IMMUNOPATHOLOGICAL STUDIES OF POLYARTERITIS NODOSA AND WEGENERS GRANULOMATOSIS - A REPORT OF 43 PATIENTS WITH 51 RENAL BIOPSIES

Abstract

Although it is generally considered that vasculitis of the polyarteritis nodosa (PAN) group and Wegener''s granulomatosis (WG) is immune complex (IC) mediated, there are no simultaneous data on circulating IC [CIC], complement levels, and deposits of Ig and complement in the kidney. A retrospective study of 43 patients suffering from PAN and WG was performed. Ig glomerular deposits were uncommon and scanty, except in 2 patients with WG; C3 [complement component 3] deposits were detected in 12 patients, whereas fibrinogen was constantly found when lesions were recent and active.

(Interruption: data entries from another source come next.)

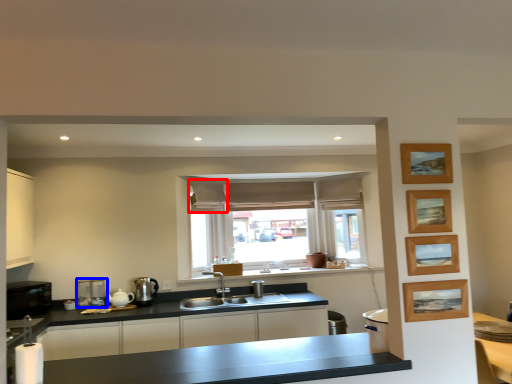 Question: Which object is closer to the camera taking this photo, curtain (highlighted by a red box) or coffee machine (highlighted by a blue box)?

Choices:
 (A) curtain
 (B) coffee machine

Answer: (B) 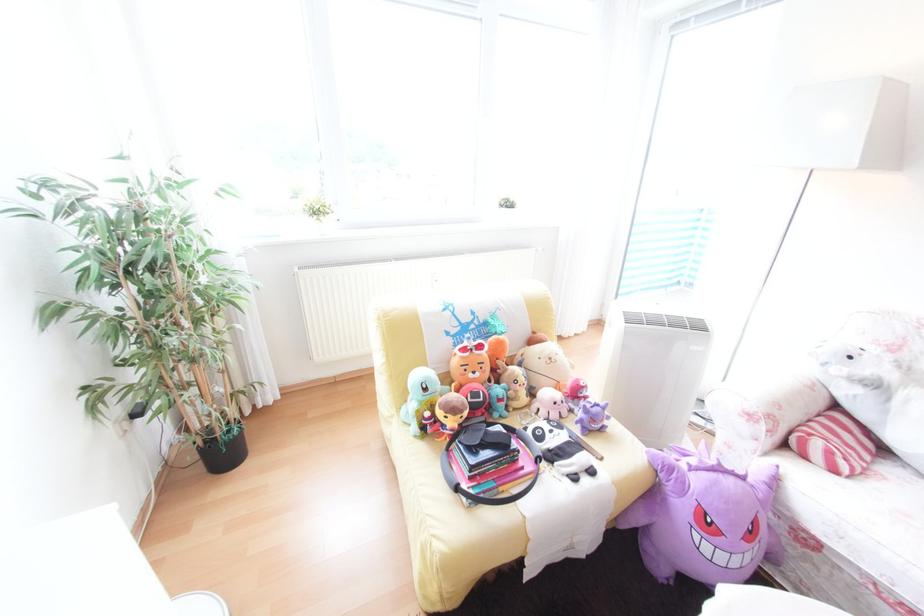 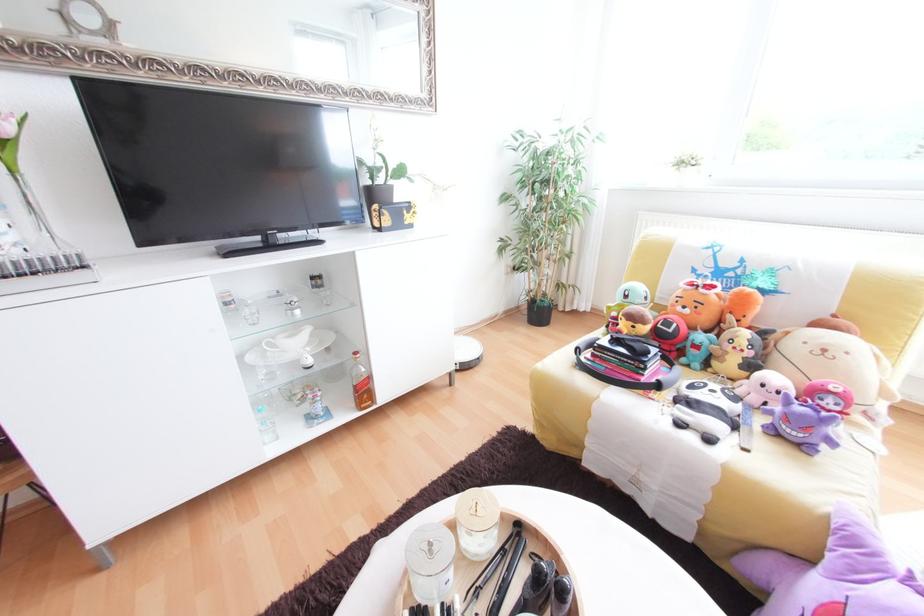 Where in the second image is the point corresponding to [476,408] from the first image?

(652, 323) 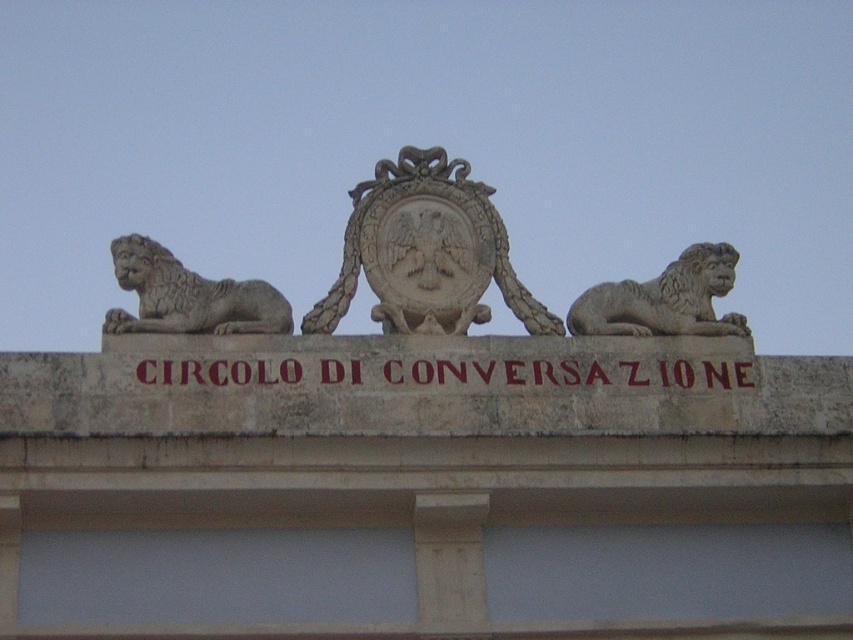 Question: Considering the relative positions of gray stone lion at left and gray stone lion at upper right in the image provided, where is gray stone lion at left located with respect to gray stone lion at upper right?

Choices:
 (A) below
 (B) above

Answer: (B)

Question: Among these points, which one is farthest from the camera?

Choices:
 (A) (120, 280)
 (B) (463, 228)

Answer: (B)

Question: Does brown stone sign at center appear under gray stone lion at upper right?

Choices:
 (A) no
 (B) yes

Answer: (B)

Question: Which is farther from the brown stone sign at center?

Choices:
 (A) gray stone lion at upper right
 (B) gray stone lion at left

Answer: (B)

Question: Which object appears farthest from the camera in this image?

Choices:
 (A) gray stone lion at left
 (B) gray stone lion at upper right
 (C) stone coat of arms at center
 (D) brown stone sign at center

Answer: (B)

Question: Is stone coat of arms at center above gray stone lion at left?

Choices:
 (A) no
 (B) yes

Answer: (B) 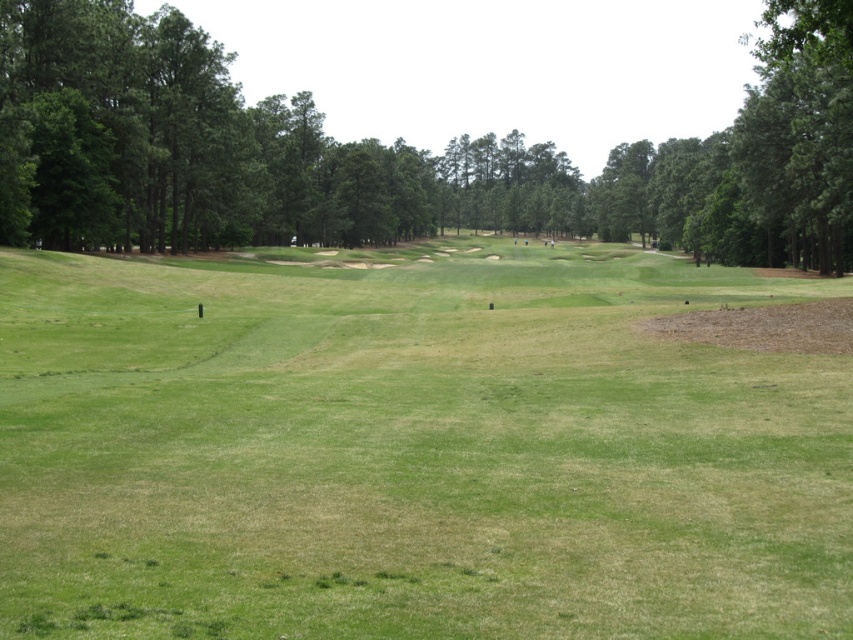 You are a golfer standing on the green grassy field at center. You want to hit a golf ball to the green leafy tree at center. Given that your golf club can hit the ball up to 80 meters, will you be able to reach the tree with one shot?

The distance between the green grassy field at center and the green leafy tree at center is 78.31 meters. Since your golf club can hit up to 80 meters, you can reach the tree with one shot. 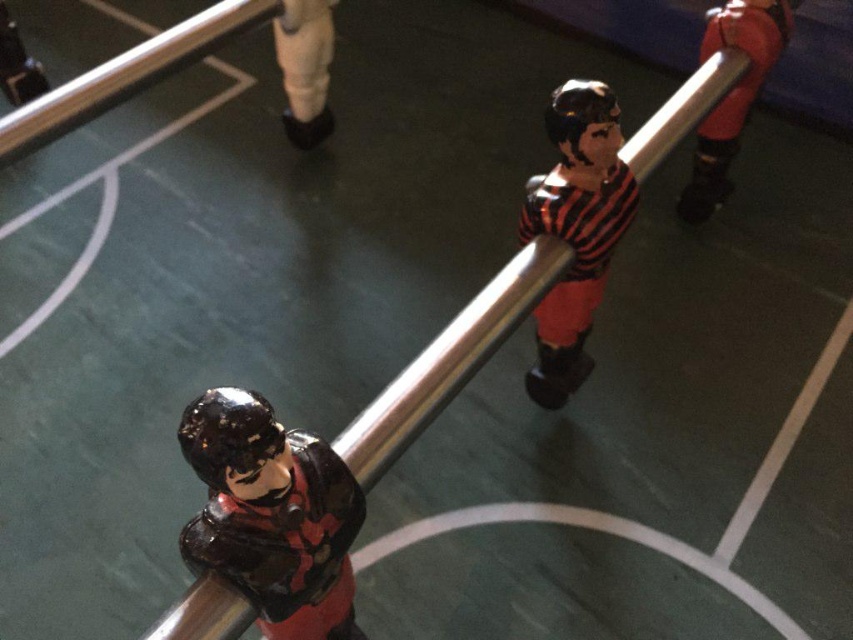 Between glossy plastic figure at center and black glossy figure at center, which one is positioned lower?

glossy plastic figure at center is below.

Does glossy plastic figure at center have a lesser width compared to black glossy figure at center?

No, glossy plastic figure at center is not thinner than black glossy figure at center.

Does point (265, 577) lie in front of point (595, 104)?

Yes, point (265, 577) is closer to viewer.

Find the location of `glossy plastic figure at center`. glossy plastic figure at center is located at coordinates (271, 515).

Describe the element at coordinates (448, 362) in the screenshot. This screenshot has width=853, height=640. I see `metallic silver pole at center` at that location.

Does metallic silver pole at center appear over black glossy figure at center?

No.

You are a GUI agent. You are given a task and a screenshot of the screen. Output one action in this format:
    pyautogui.click(x=<x>, y=<y>)
    Task: Click on the metallic silver pole at center
    The height and width of the screenshot is (640, 853).
    Given the screenshot: What is the action you would take?
    pyautogui.click(x=448, y=362)

Between glossy plastic figure at center and white matte leg at upper center, which one appears on the right side from the viewer's perspective?

Positioned to the right is glossy plastic figure at center.

Looking at this image, who is higher up, glossy plastic figure at center or white matte leg at upper center?

white matte leg at upper center is above.

At what (x,y) coordinates should I click in order to perform the action: click on glossy plastic figure at center. Please return your answer as a coordinate pair (x, y). Looking at the image, I should click on (271, 515). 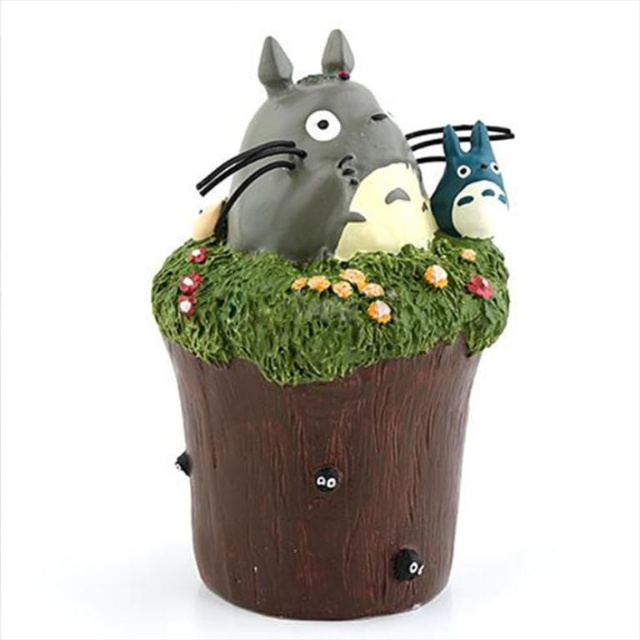 Is point (502, 304) in front of point (497, 308)?

No.

Between matte brown tree stump at center and green grass at center, which one appears on the left side from the viewer's perspective?

From the viewer's perspective, matte brown tree stump at center appears more on the left side.

Is point (362, 497) more distant than point (467, 250)?

That is False.

Where is `matte brown tree stump at center`? matte brown tree stump at center is located at coordinates (324, 355).

Can you confirm if green grass at center is thinner than blue matte totoro at center?

No, green grass at center is not thinner than blue matte totoro at center.

Can you confirm if green grass at center is positioned above blue matte totoro at center?

Actually, green grass at center is below blue matte totoro at center.

Identify the location of green grass at center. This screenshot has height=640, width=640. (330, 305).

Does green grass at center appear under matte gray cat at upper center?

Correct, green grass at center is located below matte gray cat at upper center.

Can you confirm if green grass at center is wider than matte gray cat at upper center?

Indeed, green grass at center has a greater width compared to matte gray cat at upper center.

Does point (170, 276) lie in front of point (317, 138)?

No, (170, 276) is further to viewer.

At what (x,y) coordinates should I click in order to perform the action: click on green grass at center. Please return your answer as a coordinate pair (x, y). Looking at the image, I should click on (330, 305). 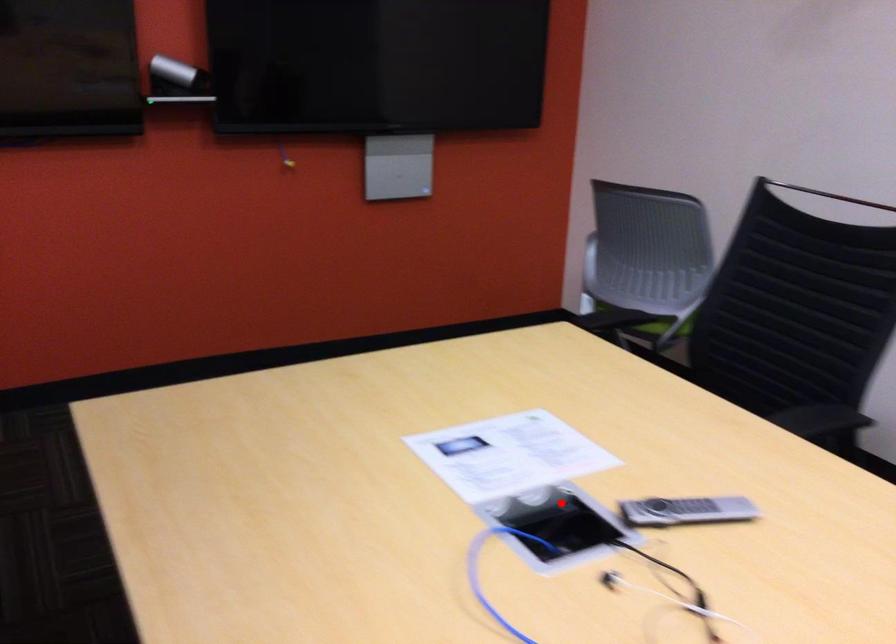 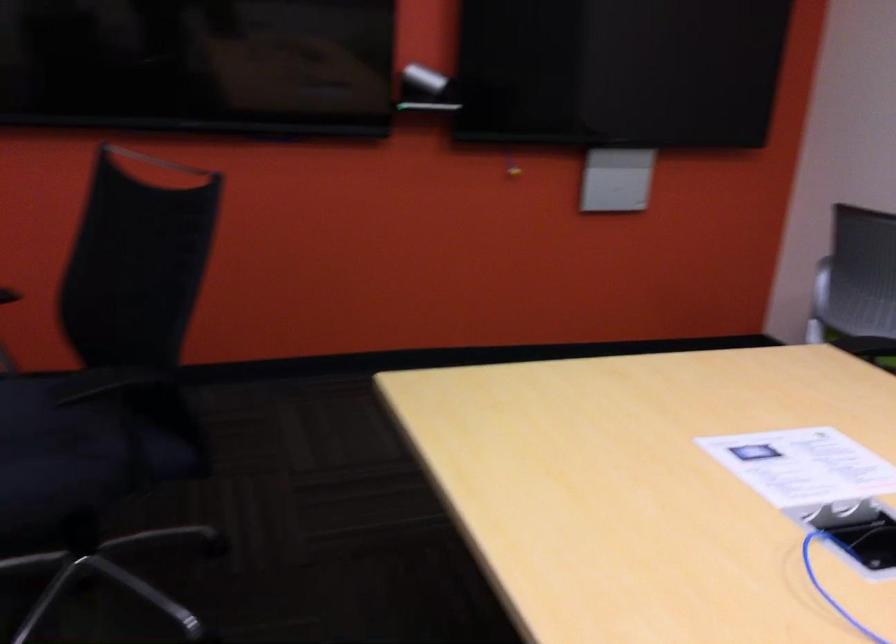 Where in the second image is the point corresponding to the highlighted location from the first image?

(858, 532) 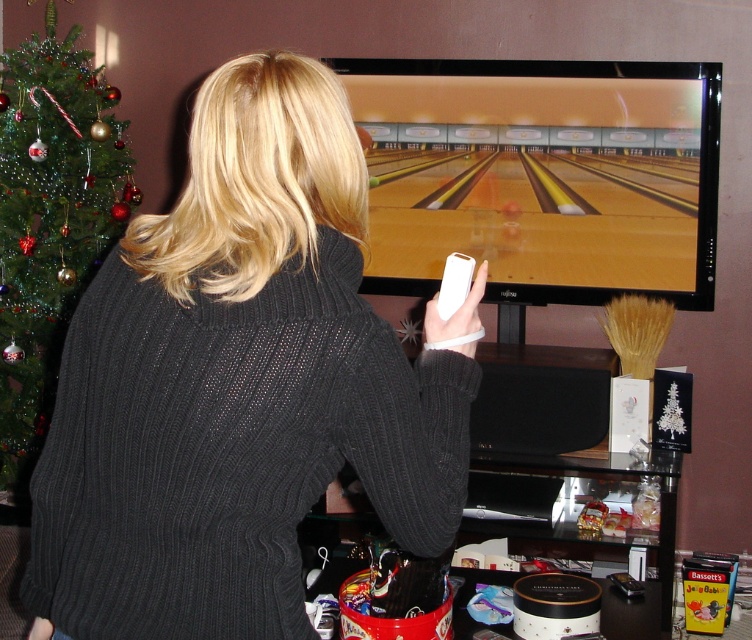 You are a guest in this room and want to take a photo of the green textured christmas tree at left without including the black ribbed sweater at center in the frame. Based on their positions, is this possible?

The black ribbed sweater at center is positioned on the right side of the green textured christmas tree at left. Since the sweater is to the right of the tree, you can move to the right of the sweater and angle your camera to capture only the tree without the sweater in the frame.

You are a guest at a holiday party and notice the black ribbed sweater at center and the green textured christmas tree at left in the room. Which object takes up more space visually in the scene?

The green textured christmas tree at left takes up more space visually in the scene because it is larger than the black ribbed sweater at center.

You are trying to locate the black ribbed sweater at center in the image. The coordinates given are point (235, 385). Can you confirm if this point is correctly placed on the black ribbed sweater at center?

Yes, the point (235, 385) is correctly placed on the black ribbed sweater at center as described.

Similar data were obtained for the renal vessel walls. Contrasting with these results, rheumatoid factors and cryoglobulins, suggestive of the presence of circulating IC, were detected, respectively, in 9 of 39 and 7 of 37 patients, and IC activity assessed by the [Burkitts'' lymphoma] Raji cell assay, and the C1q binding assay was found, respectively, in 6 of 17 and 9 of 10 patients before treatment, and in none of 10 and 5 of 7 patients in remission. Hemolytic complement activity and complement components were never decreased, but the C3d breakdown product of C3 was elevated in all the 8 patients studied before treatment. Signs of persistent hepatitis B virus (HBV) infection were detected in 5 of 25 patients of the PAN group, whereas 3 of 8 patients with WG had only anti-HBV antibodies. Cytomegalovirus (CMV) could be isolated from the blood in a case of WG before the treatment was started. Persistent interferonemia was detected in 1 of 5 patients. Either renal deposition of CIC is transient, the paucity of Ig deposits being due to rapid clearance of IC by phagocytic cells; or, alternatively, vascular and glomerular lesion are not caused by CIC, as in some cases of experimental vasculitis induced by infectious agents.